ACTION ITEM
Down to the last line, retype each line of the entries exactly, starting with the one that contains "O presidente da".

Saved entries:

_ _ _ _ _

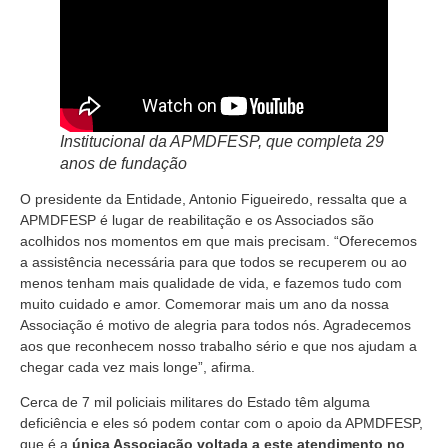
I
nstitucional da APMDFESP, que completa 29
anos de fundação
O presidente da Entidade, Antonio Figueiredo, ressalta que a
APMDFESP é lugar de reabilitação e os Associados são
acolhidos nos momentos em que mais precisam. “Oferecemos
a assistência necessária para que todos se recuperem ou ao
menos tenham mais qualidade de vida, e fazemos tudo com
muito cuidado e amor. Comemorar mais um ano da nossa
Associação é motivo de alegria para todos nós. Agradecemos
aos que reconhecem nosso trabalho sério e que nos ajudam a
chegar cada vez mais longe”, afirma.
Cerca de 7 mil policiais militares do Estado têm alguma
deficiência e eles só podem contar com o apoio da APMDFESP,
que é a
única Associação voltada a este atendimento no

_ _ _ _ _

RESULT BELOW
O presidente da Entidade, Antonio Figueiredo, ressalta que a
APMDFESP é lugar de reabilitação e os Associados são
acolhidos nos momentos em que mais precisam. “Oferecemos
a assistência necessária para que todos se recuperem ou ao
menos tenham mais qualidade de vida, e fazemos tudo com
muito cuidado e amor. Comemorar mais um ano da nossa
Associação é motivo de alegria para todos nós. Agradecemos
aos que reconhecem nosso trabalho sério e que nos ajudam a
chegar cada vez mais longe”, afirma.
Cerca de 7 mil policiais militares do Estado têm alguma
deficiência e eles só podem contar com o apoio da APMDFESP,
que é a
única Associação voltada a este atendimento no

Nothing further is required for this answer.